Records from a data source
********************

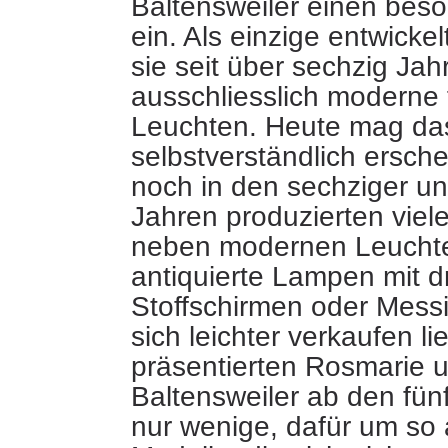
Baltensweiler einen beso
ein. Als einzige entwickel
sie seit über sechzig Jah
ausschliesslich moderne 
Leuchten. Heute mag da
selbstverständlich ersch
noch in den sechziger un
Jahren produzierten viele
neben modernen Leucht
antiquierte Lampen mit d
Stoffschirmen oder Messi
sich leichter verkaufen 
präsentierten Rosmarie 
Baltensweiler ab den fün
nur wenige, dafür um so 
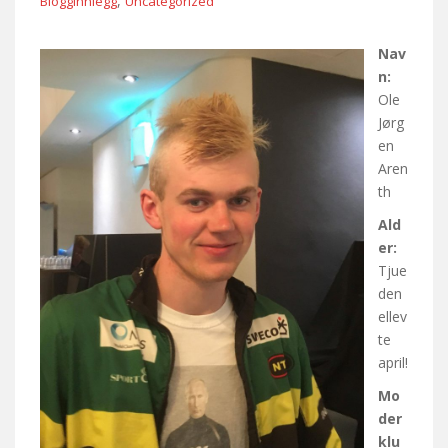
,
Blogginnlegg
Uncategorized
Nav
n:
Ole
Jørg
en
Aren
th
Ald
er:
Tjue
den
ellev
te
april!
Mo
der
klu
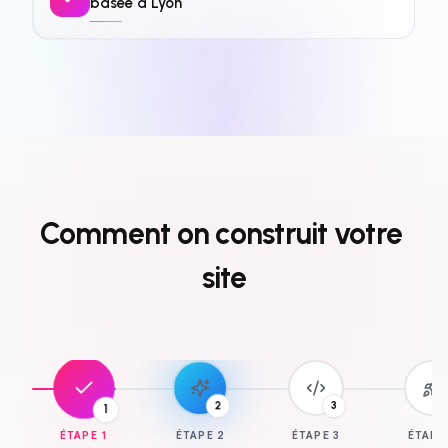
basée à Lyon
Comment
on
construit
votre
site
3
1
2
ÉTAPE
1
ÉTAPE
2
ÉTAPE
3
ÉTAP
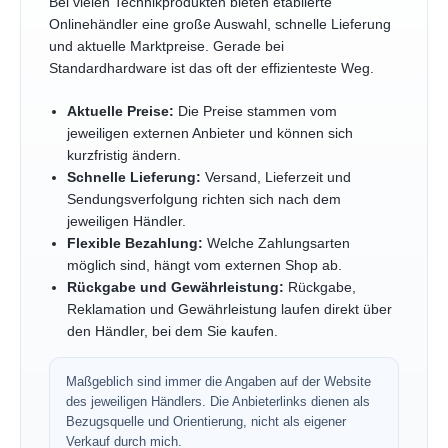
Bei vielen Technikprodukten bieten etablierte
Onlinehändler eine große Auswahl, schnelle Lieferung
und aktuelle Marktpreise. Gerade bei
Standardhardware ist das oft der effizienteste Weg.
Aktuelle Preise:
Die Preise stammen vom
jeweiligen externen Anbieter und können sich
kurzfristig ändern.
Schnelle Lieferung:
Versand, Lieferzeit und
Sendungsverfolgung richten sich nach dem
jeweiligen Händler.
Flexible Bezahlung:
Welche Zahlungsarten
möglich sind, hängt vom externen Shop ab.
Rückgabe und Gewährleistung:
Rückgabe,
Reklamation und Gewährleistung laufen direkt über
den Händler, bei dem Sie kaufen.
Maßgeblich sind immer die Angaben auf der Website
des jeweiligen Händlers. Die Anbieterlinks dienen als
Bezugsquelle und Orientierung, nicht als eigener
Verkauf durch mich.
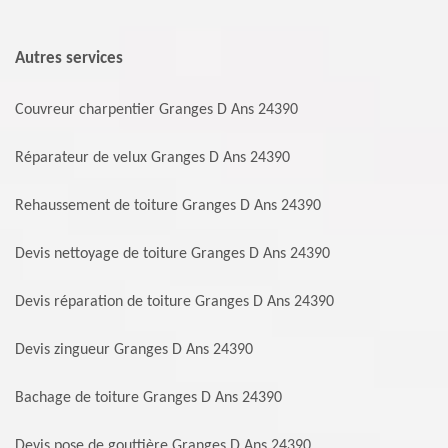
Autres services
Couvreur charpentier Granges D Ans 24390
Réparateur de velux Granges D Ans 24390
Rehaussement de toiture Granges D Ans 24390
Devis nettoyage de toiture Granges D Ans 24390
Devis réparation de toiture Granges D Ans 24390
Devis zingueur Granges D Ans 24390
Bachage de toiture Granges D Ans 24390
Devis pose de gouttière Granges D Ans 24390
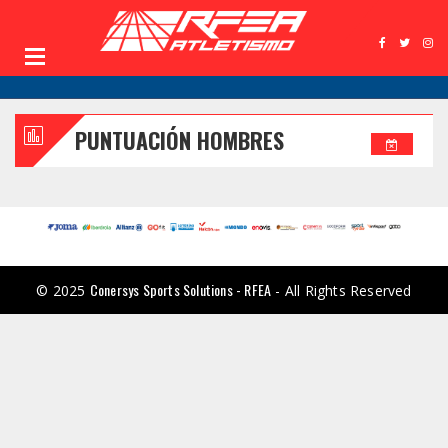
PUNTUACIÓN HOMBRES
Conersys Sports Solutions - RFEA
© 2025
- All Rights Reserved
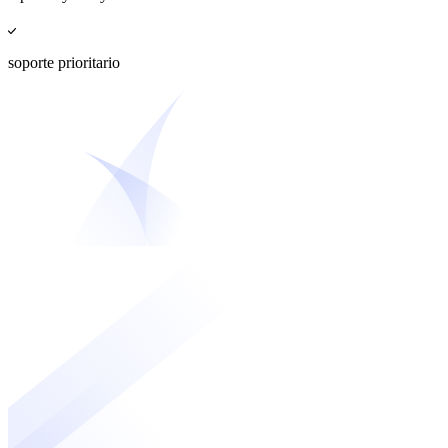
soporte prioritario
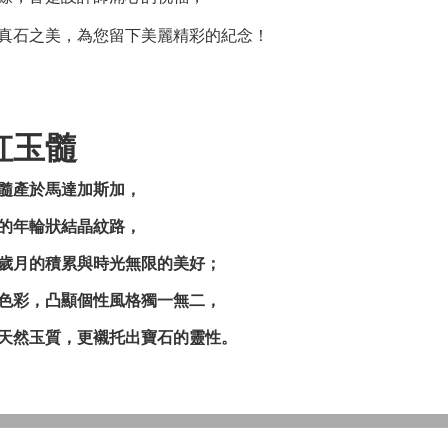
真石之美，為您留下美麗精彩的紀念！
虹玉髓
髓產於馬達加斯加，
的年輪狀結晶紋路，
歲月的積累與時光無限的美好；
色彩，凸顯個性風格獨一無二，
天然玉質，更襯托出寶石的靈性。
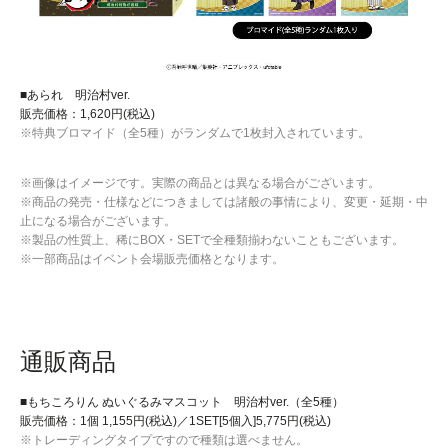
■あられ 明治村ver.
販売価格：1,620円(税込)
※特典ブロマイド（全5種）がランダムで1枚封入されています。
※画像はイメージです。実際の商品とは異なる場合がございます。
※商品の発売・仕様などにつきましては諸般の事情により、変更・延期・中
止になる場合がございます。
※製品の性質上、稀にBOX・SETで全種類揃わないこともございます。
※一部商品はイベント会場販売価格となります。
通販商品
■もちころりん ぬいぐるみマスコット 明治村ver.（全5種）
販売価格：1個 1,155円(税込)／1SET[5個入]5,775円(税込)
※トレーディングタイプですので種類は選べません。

********************

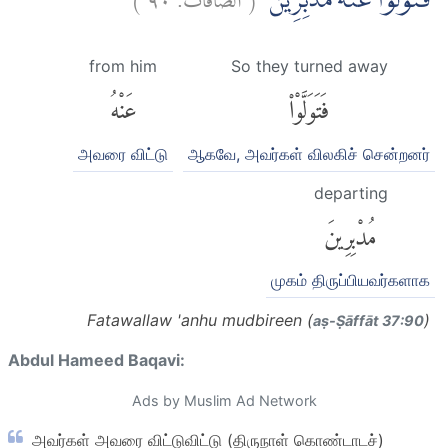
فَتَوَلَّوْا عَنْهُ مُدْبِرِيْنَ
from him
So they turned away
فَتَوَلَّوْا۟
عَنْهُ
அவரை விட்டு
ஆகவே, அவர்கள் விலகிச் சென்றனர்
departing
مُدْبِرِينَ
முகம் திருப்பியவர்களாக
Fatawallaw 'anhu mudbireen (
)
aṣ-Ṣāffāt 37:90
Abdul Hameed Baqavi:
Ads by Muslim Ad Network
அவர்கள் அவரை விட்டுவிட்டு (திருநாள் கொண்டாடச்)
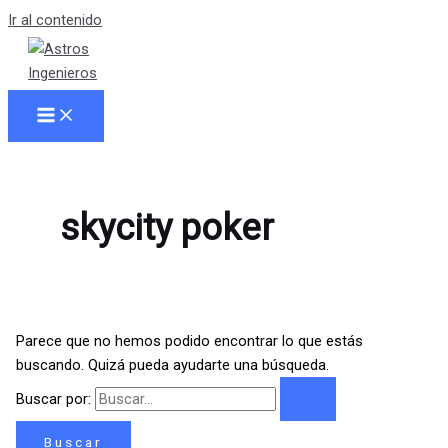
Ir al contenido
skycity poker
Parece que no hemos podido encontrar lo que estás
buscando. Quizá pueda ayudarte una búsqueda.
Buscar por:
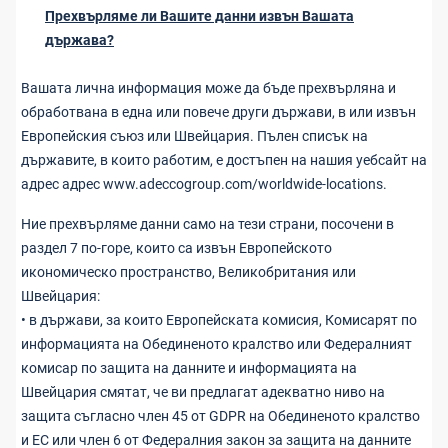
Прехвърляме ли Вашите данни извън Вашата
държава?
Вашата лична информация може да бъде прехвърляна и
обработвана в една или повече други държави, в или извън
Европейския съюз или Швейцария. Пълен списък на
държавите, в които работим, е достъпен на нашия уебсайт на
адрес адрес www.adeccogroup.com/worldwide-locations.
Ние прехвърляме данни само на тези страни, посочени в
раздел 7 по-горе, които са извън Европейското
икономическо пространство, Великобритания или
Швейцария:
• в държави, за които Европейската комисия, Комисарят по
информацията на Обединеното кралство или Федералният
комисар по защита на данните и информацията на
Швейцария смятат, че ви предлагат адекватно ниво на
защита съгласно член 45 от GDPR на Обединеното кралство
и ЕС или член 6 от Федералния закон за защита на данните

********************

• TASK STATEMENT:
Would you copy out, exactly and with no pictures, only the lines above from the one that contains "Baltensweiler einen beso" through the one that contains "Bei vielen Technikprodukten bieten etablierte"?

• YOUR RESPONSE:
Baltensweiler einen beso
ein. Als einzige entwickel
sie seit über sechzig Jah
ausschliesslich moderne 
Leuchten. Heute mag da
selbstverständlich ersch
noch in den sechziger un
Jahren produzierten viele
neben modernen Leucht
antiquierte Lampen mit d
Stoffschirmen oder Messi
sich leichter verkaufen 
präsentierten Rosmarie 
Baltensweiler ab den fün
nur wenige, dafür um so 
,
Blogginnlegg
Uncategorized
Nav
n:
Ole
Jørg
en
Aren
th
Ald
er:
Tjue
den
ellev
te
april!
Mo
der
klu
basée à Lyon
Comment
on
construit
votre
site
3
1
2
ÉTAPE
1
ÉTAPE
2
ÉTAPE
3
ÉTAP
Bei vielen Technikprodukten bieten etablierte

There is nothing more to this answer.